I sell things for a living, and like some people, when the Apple vs FBI standoff exploded, my eyes glazed over.  The technology of the back and forth can be overwhelming.

After extensive reading and researching, let’s break the argument down.  The Federal Government wants Apple to create a backdoor program to get into the iPhone of San Bernardino jihadi Syed Farook.  It is somewhat similar to the fire department having a master key to a building in case of emergencies. Apple prides itself on its customer’s security, and frankly, they don’t want to compromise their programming, potentially making it easier for someone to hack into their phones in the future.

Creating a program is not an easy task at all, according to one survey; an average app costs around $150 thousand dollars to develop. Now multiply that by a factor larger to create something that seemingly the federal government can’t do. The government has no right to ask a private company to undertake such an expense. We may force people to buy insurance, but we cannot force companies to create a product they don’t want to. Maybe this case will create that precedent?

Very few presidential candidates have addressed this case, which should be at the forefront of every discussion.

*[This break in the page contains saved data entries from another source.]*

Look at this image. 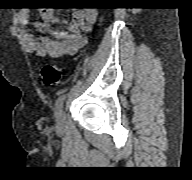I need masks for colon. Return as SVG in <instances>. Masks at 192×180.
<instances>
[{"mask_svg": "<svg viewBox=\"0 0 192 180\" xmlns=\"http://www.w3.org/2000/svg\"><path fill=\"white\" fill-rule=\"evenodd\" d=\"M41 73L44 84L51 86L60 82L62 77V68L57 64L49 63L43 66Z\"/></svg>", "mask_w": 192, "mask_h": 180, "instance_id": "1", "label": "colon"}]
</instances>
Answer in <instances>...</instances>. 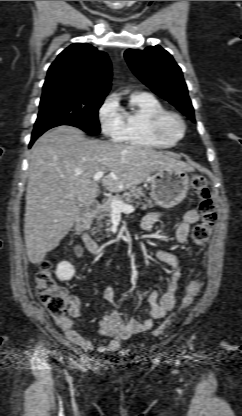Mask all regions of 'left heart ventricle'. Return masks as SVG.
I'll use <instances>...</instances> for the list:
<instances>
[{
	"label": "left heart ventricle",
	"instance_id": "1",
	"mask_svg": "<svg viewBox=\"0 0 242 416\" xmlns=\"http://www.w3.org/2000/svg\"><path fill=\"white\" fill-rule=\"evenodd\" d=\"M165 128L170 134L174 136L178 135L181 130L179 123L174 119H168Z\"/></svg>",
	"mask_w": 242,
	"mask_h": 416
}]
</instances>
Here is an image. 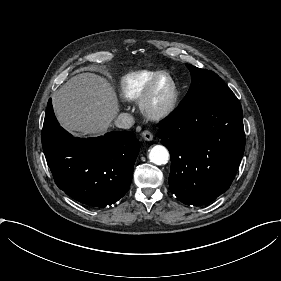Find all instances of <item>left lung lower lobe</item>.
<instances>
[{"instance_id":"obj_1","label":"left lung lower lobe","mask_w":281,"mask_h":281,"mask_svg":"<svg viewBox=\"0 0 281 281\" xmlns=\"http://www.w3.org/2000/svg\"><path fill=\"white\" fill-rule=\"evenodd\" d=\"M159 126L171 156L170 189L181 202L204 205L230 187L245 149L236 96L179 106Z\"/></svg>"}]
</instances>
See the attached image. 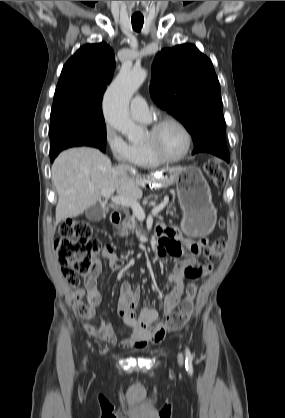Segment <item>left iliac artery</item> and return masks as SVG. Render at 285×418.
Wrapping results in <instances>:
<instances>
[{
  "label": "left iliac artery",
  "instance_id": "obj_1",
  "mask_svg": "<svg viewBox=\"0 0 285 418\" xmlns=\"http://www.w3.org/2000/svg\"><path fill=\"white\" fill-rule=\"evenodd\" d=\"M186 361H185V367H186V370L188 371V373L190 374V375H192V373H193V367H192V355H191V352H190V350L188 349V348H186Z\"/></svg>",
  "mask_w": 285,
  "mask_h": 418
}]
</instances>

Do we want to live in a society where the government can mandate and force a company to create a product that they don’t want to make? This seems to go against the kind of capitalist society we live in. Isn’t this case the a benchmark for free individuals not to be harassed by the federal government? Donald Trump has come out and spoken about the case vocally, calling for a boycott of Apple. It’s a disturbing position for any politician to take, let alone a Republican.

The next president will be dealing with more phone encryption cases, nominating Supreme Court Justices, and dealing with international terrorists. The big question for the folks in Silicon Valley is: why haven’t you endorsed a candidate? Many people are happy to be anti-Trump, or anti-something, but afraid to take an unpopular stance. It is important for people to research this case further and form an opinion, and quickly.

It’s understandable that people are upset and want Apple to comply with the federal government’s request, but complying means spending millions to create a program to break your most popular product, along with the violation of a few Constitutional Amendments. We cannot sit idly on the side. The Republican Party and the electorate must understand these issues. If not, we might as well just elect a Socialist and let him officially take over Apple without the pretenses.